Distribution has always brought greater time than possession, but the sharp disconnect in the treatment of the judge as opposed to the dealer raises obvious concerns. Judge Joe Billy McDade will have to finalize the sentences and has asked for the U.S. Probation Office to prepare a supplemental presentence investigation report on former St. Clair County Circuit Judge Michael Cook. That might allow for an upward departure for the former jurist. After all, Cook was a judge who handled the cases of other citizens while he engaged in the same criminal conduct.
McGilvery, who could get from 10 years to as much as life in prison after pleading guilty to conspiracy to distribute heroin, is scheduled to be sentenced Thursday. Cook faces sentencing in February.
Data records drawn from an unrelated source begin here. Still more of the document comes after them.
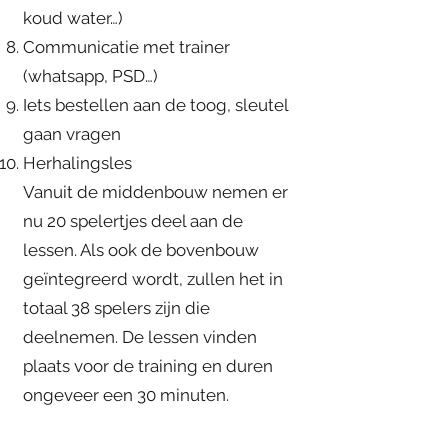
koud water…)
Communicatie met trainer
(whatsapp, PSD…)
Iets bestellen aan de toog, sleutel
gaan vragen
Herhalingsles
Vanuit de middenbouw nemen er
nu 20 spelertjes deel aan de
lessen. Als ook de bovenbouw
geïntegreerd wordt, zullen het in
totaal 38 spelers zijn die
deelnemen. De lessen vinden
plaats voor de training en duren
ongeveer een 30 minuten.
McGilvery is a former legal client of Cook’s and admitted to selling the judge heroin on a daily basis. Worse yet, Cook routinely presided over drug cases. The conflict was obvious to others. Defendant Justin D. Cahill, told the investigators that he was happy to supply OxyContin pills to Cook, because he assumed Cook would give him a lighter sentence. Cook later sentenced his own dealer to three months in jail and probation.
To make matters even weirder, another downstate Illinois judge, Joe Christ, died of cocaine toxicity last year at a hunting cabin owned by Cook’s parents.